Brüssel (dapd). Jahr für Jahr werfen Europas Fischer Tausende Tonnen zu kleiner oder irrtümlich gefangener Fische gleich nach dem Einholen der Netze wieder über Bord. Der übergroße Teil der Fische ist zu diesem Zeitpunkt schon tot. Nun beraten die EU-Fischerei-Minister über neue Regeln gegen diese Praxis. Am Dienstag rangen sie in Brüssel um einen Zeitplan für die Einführung von Rückwurf-Verboten. So wollen sie verhindern, dass unbeabsichtigt gefangener Fisch (Beifang) wieder im Meer landet.
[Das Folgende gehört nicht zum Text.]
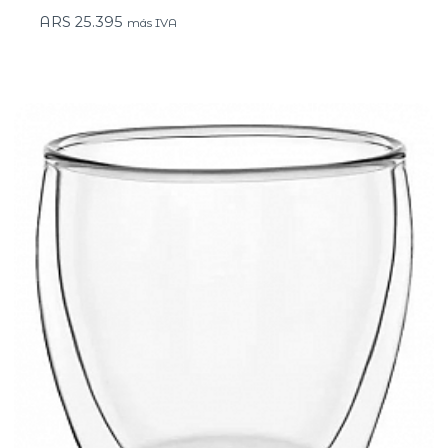
ARS
25.395
más IVA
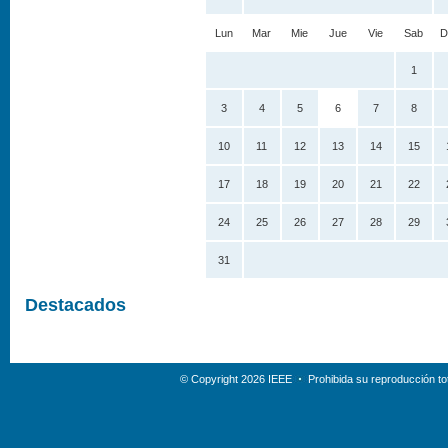
Lun
Mar
Mie
Jue
Vie
Sab
D
1
3
4
5
6
7
8
10
11
12
13
14
15
17
18
19
20
21
22
24
25
26
27
28
29
31
Destacados
© Copyright 2026 IEEE
Prohibida su reproducción tot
Bundesagrarministerin Ilse Aigner (CSU) appellierte vor dem Treffen an ihre Amtskollegen, die Reform "zügig und mutig zu vollenden". Für die Rückwurf-Verbote forderte Aigner einen ehrgeizigen und verbindlichen Zeitplan. "Hier darf es keine faulen Kompromisse zulasten der Nachhaltigkeit geben."

Sie wies darauf hin, nur wenn die Fischer alle gefangenen Fische anlandeten, könne die Wissenschaft die Entwicklung der Bestände richtig analysieren und fundierte Empfehlungen für die nachhaltige Bewirtschaftung geben.
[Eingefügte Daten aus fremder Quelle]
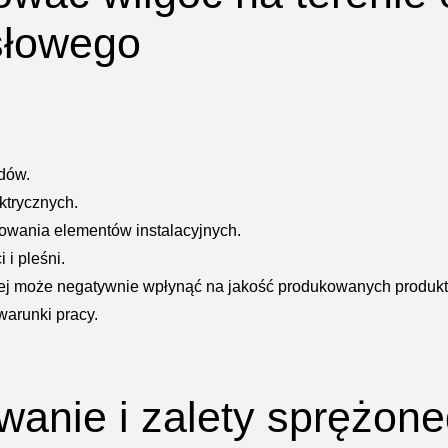
słowego
dów.
ektrycznych.
owania elementów instalacyjnych.
 i pleśni.
j może negatywnie wpłynąć na jakość produkowanych produk
arunki pracy.
wanie i zalety sprężon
"Keine verwässerte Reform"

Nach Angaben des CDU-Europa-Abgeordneten Werner Kuhn werden gegenwärtig etwa 460.000 Tonnen meist schon toter Beifang zurück ins Meer geworfen. Das entspreche 23 Prozent der gesamten europäischen Anlandungen von durchschnittlich zwei Millionen Tonnen Fisch.

Die schleswig-holsteinische SPD-Europa-Abgeordnete Ulrike Rodust kündigte an, sie werde keine verwässerte Reform der EU-Fischereipolitik hinnehmen. Sie leitet die Verhandlungen für das EU-Parlament. "Einige Mitgliedsstaaten versuchen die irische Präsidentschaft dazu zu bringen, mehr Schlupflöcher in den vereinbarten Gesetzestext einzubauen", sagte Rodust. Das Parlament sei zu einem vernünftigen Kompromiss bereit, "aber ich glaube, es wird schwierig, einen Text anzunehmen, der den Rückwurf von bestimmten Fischarten ohne jegliche Einschränkung erlaubt".
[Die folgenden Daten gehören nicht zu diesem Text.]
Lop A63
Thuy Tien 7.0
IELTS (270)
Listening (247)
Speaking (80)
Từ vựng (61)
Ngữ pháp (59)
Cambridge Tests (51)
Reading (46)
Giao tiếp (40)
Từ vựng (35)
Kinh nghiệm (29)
Die Umweltorganisation Greenpeace kritisierte, die Fischereiminister von Frankreich, Portugal und Spanien lehnten die Reform "immer noch hartnäckig ab". Sie seien aber einem zunehmenden Gegenwind anderer Länder ausgesetzt, sagte Greenpeace-Sprecherin Saskia Richartz. Denn Deutschland, Dänemark, Schweden, Österreich und Ungarn hätten sich für die weitreichenden Reformvorschläge des Parlaments starkgemacht.

EU-Parlament stimmte für ehrgeizige Reform

Falls sich die Staaten einigen, müssen sie sich mit dem EU-Parlament verständigen. Die Parlamentarier hatten Anfang Februar für eine ehrgeizige Reform gestimmt. Demnach soll das Rückwurf-Verbot ab 2014 schrittweise für einzelne Fischarten und Fanggebiete eingeführt werden und bis 2017 vollständig umgesetzt sein.

Das Parlament sprach sich außerdem für ein Ende der Überfischung aus. Ab 2015 sollen keine überhöhten Fangquoten mehr möglich sein. Auch in Gewässern von Drittländern darf die EU nicht mehr zur Überfischung beitragen. Regelbrecher sollen in Zukunft keine Fördermittel mehr aus Brüssel erhalten, damit sich die Fischbestände bis 2020 erholen.